Oui on verra, mais perso je pense que sauf si Apple a déjà en interne une version de MacOS X qui atténue/supprime ce bruit (auquel cas les MBP 15" qui sortent également à la même période devraient aussi avoir cette version pré-installé je pense), y'aura aussi ce prob sur les MBP 17" en attendant une mise à jour de MacOS X le résolvant.


----------



## Tox (1 Mai 2006)

zerozerosix a dit:
			
		

> On verra bien si Apple a reussi a régler son problème de filtrage d'alimentation sur le 17 pouces (et avec quelques semaines de plus pour y réfléchir), ou si la malédiction du Core Duo frappe aussi le grand frère du MBP 15 pouces.


 Je pense comme Frodon que les problèmes d'alimentation sont fréquents. J'aurais tendance à être pessimiste pour la suite. Les PB G4 ont été touchés, il me semble que les PM G5 ont connu aussi des aléas. Le Dual Core n'échappe pas à cette règle.

Compare simplement la partie gérant l'alimentation des différents composants des CM modernes pour PC avec leurs homologues plus anciennes. Avec le temps, ce sont devenues des vraies usines à gaz... Après la chaleur, l'alimentation et la gestion de l'énergie sur une carte-mère semble devenir un nouveau challenge.


----------



## Frodon (1 Mai 2006)

Tox a dit:
			
		

> Je pense comme Frodon que les problèmes d'alimentation sont fréquents. J'aurais tendance à être pessimiste pour la suite. Les PB G4 ont été touchés, il me semble que les PM G5 ont connu aussi des aléas. Le Dual Core n'échappe pas à cette règle.
> 
> Compare simplement la partie gérant l'alimentation des différents composants des CM modernes pour PC avec leurs homologues plus anciennes. Avec le temps, ce sont devenues des vraies usines à gaz... Après la chaleur, l'alimentation et la gestion de l'énergie sur une carte-mère semble devenir un nouveau challenge.

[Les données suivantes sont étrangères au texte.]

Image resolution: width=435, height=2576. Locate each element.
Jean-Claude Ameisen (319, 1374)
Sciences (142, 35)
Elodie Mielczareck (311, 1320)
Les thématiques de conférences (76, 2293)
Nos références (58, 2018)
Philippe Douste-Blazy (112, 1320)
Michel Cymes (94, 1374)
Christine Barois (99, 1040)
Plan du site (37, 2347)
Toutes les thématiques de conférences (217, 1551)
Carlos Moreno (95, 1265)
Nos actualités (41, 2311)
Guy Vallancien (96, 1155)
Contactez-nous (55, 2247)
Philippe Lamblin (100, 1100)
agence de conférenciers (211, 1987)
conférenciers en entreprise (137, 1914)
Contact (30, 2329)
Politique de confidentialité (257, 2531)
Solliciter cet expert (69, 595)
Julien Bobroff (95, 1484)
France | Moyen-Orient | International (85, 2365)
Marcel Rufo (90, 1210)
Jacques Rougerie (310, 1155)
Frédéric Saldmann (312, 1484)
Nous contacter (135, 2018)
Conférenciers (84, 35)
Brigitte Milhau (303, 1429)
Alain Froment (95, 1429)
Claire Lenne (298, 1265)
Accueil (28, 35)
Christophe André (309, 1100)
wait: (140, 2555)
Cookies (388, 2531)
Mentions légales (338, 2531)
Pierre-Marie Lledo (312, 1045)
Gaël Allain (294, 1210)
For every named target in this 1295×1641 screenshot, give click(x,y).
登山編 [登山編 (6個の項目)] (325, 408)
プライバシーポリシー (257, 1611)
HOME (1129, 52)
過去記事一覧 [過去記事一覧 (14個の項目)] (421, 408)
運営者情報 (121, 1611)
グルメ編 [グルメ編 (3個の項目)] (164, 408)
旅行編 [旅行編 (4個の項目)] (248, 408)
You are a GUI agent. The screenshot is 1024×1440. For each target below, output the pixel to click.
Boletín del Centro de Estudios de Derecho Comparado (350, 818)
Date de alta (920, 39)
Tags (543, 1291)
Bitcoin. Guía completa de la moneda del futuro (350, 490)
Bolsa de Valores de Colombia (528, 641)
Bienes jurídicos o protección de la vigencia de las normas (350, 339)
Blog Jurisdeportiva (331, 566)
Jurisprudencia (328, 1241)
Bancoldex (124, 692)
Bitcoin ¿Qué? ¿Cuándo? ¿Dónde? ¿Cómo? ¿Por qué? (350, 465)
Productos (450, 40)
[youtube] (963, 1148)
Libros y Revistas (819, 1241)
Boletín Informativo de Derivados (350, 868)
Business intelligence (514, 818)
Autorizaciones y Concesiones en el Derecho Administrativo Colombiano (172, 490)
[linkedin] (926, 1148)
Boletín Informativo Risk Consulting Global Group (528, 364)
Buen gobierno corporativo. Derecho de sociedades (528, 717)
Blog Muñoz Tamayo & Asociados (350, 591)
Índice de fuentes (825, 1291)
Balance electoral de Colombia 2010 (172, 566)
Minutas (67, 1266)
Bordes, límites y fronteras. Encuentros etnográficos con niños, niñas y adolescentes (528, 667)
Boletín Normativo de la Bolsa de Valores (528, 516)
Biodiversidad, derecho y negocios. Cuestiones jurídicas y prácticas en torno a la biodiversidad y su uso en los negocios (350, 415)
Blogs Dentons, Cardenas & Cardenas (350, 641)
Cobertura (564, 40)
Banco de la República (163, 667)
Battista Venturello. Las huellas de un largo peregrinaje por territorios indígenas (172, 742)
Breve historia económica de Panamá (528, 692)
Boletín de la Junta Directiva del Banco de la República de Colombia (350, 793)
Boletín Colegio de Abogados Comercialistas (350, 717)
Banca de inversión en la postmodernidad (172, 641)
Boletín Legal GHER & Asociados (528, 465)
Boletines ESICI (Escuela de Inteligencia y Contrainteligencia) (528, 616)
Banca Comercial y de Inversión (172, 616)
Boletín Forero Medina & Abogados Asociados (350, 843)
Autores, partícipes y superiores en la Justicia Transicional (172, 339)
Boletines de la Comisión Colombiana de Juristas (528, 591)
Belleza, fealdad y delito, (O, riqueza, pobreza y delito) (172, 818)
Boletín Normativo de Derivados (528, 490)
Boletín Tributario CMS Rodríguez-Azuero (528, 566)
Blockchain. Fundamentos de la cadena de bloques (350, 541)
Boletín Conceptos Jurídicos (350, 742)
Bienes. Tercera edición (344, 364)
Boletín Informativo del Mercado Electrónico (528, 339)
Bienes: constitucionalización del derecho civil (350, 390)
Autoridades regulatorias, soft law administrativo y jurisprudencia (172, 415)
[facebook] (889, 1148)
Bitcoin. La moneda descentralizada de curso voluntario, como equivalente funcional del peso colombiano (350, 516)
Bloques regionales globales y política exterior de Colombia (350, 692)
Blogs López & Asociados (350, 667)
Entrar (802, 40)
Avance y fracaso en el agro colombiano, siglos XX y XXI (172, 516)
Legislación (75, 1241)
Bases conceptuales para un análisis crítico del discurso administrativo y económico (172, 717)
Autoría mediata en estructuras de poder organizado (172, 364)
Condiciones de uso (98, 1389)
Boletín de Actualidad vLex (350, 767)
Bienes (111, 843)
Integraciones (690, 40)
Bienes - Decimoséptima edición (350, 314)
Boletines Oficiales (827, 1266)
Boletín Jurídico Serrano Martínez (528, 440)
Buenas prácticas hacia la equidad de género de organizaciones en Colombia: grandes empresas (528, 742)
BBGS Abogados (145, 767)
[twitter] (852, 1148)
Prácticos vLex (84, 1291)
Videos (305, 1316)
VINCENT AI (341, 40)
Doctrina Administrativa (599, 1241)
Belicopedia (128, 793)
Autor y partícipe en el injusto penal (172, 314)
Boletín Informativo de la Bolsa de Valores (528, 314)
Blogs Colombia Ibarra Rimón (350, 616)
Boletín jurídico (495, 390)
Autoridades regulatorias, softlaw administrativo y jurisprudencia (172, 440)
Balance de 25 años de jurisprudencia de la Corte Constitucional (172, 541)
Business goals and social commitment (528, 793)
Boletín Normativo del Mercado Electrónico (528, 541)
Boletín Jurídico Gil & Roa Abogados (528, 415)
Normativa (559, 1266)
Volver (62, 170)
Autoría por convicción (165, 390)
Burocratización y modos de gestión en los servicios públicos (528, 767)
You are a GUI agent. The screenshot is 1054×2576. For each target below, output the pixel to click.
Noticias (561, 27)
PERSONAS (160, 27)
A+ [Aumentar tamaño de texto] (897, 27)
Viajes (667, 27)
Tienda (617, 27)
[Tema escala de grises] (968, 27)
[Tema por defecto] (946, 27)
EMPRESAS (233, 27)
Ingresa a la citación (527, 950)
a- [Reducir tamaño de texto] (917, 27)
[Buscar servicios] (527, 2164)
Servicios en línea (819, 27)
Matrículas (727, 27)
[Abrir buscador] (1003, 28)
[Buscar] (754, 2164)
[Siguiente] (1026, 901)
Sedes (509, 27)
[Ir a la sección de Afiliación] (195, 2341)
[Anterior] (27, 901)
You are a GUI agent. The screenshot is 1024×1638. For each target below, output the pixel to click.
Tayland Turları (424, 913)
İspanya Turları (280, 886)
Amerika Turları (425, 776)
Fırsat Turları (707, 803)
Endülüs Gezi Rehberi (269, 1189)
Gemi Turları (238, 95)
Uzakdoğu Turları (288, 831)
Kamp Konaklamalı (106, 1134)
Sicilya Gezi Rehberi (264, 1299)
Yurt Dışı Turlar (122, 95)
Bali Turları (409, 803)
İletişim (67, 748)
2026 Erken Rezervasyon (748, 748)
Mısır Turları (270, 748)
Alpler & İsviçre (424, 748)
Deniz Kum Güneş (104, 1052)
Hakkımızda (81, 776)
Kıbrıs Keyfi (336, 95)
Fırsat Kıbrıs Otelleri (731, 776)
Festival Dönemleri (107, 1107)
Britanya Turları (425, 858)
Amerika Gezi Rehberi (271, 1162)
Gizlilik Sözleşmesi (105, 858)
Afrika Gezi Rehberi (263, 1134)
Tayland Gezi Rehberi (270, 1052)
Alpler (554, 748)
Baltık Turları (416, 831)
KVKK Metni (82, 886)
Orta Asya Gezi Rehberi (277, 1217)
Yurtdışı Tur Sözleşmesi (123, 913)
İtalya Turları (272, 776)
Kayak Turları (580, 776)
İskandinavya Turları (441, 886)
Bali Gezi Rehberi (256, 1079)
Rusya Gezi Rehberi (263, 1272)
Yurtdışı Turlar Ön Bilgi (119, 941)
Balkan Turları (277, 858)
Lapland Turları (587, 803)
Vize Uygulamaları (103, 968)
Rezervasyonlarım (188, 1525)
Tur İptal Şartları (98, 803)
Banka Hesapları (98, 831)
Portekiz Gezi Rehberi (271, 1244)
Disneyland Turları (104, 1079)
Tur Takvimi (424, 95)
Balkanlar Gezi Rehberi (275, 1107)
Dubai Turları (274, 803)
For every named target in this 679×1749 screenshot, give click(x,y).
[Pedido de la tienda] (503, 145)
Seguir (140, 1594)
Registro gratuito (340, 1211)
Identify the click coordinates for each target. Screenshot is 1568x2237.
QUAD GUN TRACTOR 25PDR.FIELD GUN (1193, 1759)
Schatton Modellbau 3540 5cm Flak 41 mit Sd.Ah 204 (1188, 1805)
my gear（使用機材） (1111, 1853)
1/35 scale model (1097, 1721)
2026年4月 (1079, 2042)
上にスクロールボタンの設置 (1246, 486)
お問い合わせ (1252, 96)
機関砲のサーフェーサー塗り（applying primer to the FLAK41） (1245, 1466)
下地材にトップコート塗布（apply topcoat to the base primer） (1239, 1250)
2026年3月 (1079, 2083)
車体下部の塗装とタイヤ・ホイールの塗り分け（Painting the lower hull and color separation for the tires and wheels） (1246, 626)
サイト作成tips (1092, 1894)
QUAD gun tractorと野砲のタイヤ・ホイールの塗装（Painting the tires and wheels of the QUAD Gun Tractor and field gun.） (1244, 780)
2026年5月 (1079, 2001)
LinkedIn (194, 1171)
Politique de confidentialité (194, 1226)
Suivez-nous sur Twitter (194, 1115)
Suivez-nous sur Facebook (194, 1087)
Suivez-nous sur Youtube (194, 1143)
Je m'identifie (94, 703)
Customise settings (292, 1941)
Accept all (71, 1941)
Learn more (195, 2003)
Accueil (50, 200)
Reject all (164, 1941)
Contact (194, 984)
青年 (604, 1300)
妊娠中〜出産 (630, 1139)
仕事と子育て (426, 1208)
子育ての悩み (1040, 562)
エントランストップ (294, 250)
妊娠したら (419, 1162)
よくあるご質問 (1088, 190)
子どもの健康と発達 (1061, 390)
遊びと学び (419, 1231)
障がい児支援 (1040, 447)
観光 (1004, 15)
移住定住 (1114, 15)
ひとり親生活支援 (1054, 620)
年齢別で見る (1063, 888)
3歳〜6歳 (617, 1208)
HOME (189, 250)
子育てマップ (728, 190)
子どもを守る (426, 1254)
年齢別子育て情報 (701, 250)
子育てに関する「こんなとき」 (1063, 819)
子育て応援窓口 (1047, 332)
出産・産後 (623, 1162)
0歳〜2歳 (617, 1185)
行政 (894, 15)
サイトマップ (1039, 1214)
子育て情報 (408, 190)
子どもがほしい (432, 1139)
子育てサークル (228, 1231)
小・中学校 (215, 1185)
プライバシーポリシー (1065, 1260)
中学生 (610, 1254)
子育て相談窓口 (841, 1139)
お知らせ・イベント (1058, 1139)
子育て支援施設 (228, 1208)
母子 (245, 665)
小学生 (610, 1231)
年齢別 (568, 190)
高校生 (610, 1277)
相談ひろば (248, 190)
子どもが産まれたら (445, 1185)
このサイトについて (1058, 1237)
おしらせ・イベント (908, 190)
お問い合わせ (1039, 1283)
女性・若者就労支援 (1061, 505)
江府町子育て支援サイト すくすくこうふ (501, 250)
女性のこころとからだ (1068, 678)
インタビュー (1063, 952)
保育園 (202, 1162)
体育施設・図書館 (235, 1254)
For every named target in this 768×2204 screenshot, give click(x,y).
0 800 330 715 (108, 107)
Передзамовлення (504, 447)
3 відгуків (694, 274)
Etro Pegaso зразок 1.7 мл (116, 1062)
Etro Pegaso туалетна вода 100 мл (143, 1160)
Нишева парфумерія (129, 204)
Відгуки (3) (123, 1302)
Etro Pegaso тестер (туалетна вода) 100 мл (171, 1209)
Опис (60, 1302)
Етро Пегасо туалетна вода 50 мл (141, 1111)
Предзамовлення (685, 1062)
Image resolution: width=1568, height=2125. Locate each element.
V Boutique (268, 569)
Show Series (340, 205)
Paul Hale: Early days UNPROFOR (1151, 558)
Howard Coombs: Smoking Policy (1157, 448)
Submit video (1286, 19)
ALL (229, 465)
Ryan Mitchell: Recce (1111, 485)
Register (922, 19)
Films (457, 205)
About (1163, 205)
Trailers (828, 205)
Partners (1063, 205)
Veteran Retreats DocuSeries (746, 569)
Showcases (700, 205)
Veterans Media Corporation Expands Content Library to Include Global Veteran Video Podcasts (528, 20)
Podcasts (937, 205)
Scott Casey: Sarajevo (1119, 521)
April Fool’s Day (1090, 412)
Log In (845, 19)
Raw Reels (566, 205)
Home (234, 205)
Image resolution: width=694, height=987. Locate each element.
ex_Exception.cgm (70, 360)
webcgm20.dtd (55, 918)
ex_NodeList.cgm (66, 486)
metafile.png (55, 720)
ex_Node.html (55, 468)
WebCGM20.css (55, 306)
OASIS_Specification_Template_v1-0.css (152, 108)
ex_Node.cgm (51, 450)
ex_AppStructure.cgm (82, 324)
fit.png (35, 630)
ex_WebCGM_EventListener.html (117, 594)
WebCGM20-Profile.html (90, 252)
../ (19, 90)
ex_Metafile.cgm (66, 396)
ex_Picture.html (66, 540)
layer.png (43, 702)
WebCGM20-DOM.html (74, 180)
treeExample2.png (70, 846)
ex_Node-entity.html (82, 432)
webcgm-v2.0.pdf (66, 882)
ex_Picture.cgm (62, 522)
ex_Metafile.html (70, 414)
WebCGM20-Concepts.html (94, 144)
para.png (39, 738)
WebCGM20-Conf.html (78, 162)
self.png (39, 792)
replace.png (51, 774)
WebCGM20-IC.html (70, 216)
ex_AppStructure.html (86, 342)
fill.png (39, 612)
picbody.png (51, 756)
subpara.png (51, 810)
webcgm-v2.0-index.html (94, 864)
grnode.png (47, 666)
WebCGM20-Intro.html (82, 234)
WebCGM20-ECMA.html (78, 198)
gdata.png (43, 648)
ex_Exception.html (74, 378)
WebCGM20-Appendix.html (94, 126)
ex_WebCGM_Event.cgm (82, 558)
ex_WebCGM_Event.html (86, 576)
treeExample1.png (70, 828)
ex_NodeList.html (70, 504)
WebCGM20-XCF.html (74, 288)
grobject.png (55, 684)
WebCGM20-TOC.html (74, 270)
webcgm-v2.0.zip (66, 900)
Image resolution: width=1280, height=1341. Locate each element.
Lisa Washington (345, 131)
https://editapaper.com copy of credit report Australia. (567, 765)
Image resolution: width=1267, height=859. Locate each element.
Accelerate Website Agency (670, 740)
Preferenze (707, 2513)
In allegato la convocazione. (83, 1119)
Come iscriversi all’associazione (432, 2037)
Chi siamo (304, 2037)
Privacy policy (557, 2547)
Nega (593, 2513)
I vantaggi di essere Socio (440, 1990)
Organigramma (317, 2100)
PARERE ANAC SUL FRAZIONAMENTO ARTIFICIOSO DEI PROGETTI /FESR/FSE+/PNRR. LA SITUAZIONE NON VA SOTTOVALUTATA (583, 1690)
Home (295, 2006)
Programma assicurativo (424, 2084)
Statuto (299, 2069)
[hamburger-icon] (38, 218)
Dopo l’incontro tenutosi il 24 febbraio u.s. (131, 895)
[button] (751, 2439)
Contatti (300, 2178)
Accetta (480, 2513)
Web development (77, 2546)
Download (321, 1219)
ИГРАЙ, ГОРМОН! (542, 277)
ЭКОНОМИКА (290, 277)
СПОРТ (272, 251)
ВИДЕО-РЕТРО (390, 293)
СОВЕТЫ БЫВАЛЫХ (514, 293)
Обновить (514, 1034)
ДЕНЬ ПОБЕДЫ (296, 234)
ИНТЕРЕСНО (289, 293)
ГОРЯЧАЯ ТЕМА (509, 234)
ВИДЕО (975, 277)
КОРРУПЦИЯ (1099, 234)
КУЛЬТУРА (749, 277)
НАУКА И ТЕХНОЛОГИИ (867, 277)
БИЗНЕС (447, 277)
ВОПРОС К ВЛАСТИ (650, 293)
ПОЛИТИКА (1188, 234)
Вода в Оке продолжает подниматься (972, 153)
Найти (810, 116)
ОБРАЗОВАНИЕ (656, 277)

A ce sujet, un petit utilitaire pour faire de la musique avec son alimentation (je confirme que ca marche sur PowerBook G4): http://www.bresink.de/Downloads/SystemLoad.dmg.gz






Evidement pour jouer la musique avec l'alimentation, faut cliquer sur le bouton "Try".


----------



## levinch (1 Mai 2006)

Il y a entre ZerozeroSix et Mr Frodon une vrai divergence "d'appréciation".
Moi qui veut être "Mac user" mais ne l'est pas encore, je partage l'opinion de Zero.
En effet, tous les ordinateurs ne valent pas le prix d'un MacBookPro.
Et quand on est client, on en a rien à foutre de savoir le pourquoi : ce qu'on veut c'est de la qualité, à ce prix là ...
Apple ne devrait pas avoir le choix de ne pas réagir : elle a de vrais clients, des professionnels souvent dans cette gamme de prix, ou des passionnés.
Et un passionné, ben tu lui fais une crasse comme ça une fois, pas deux.
Et là ce n'est pas de la statistique, c'est du facteur humain : quand on se fait avoir une fois, ça se reproduit assez rarement.
Apple se doit de réagir.

Mon exemple :quand je vous lis, je sais comment procéder.
Je vais attendre la sorti des prochains iBOOK (Macbook).
Si il n'y a pas autant de retour négatifs, alors j'achèterai Apple.
Sinon, je prendrai un Pc bien assemblé, et je lui mettrai Linux en attendant qu'Apple se décide à sortir Os X sur PC  (pourquoi pas après tout  )
Plus sérieusement, pour un ordinateur à ce prix là, Apple ne peut pas ne pas prendre en compte le mécontentement d'un client.
Quand je lis "Apple ne peut pas tester tous ses portables sortant de chaine" je bondis : ben si justement, il se doit de le faire.
Acheter un MacbookPro n'est pas un choix raisonnable :c'est un choix réflechis pour le pro ou passionné pour l'aficionado.
Et dans les deux cas, ça se RESPECTE un minimum.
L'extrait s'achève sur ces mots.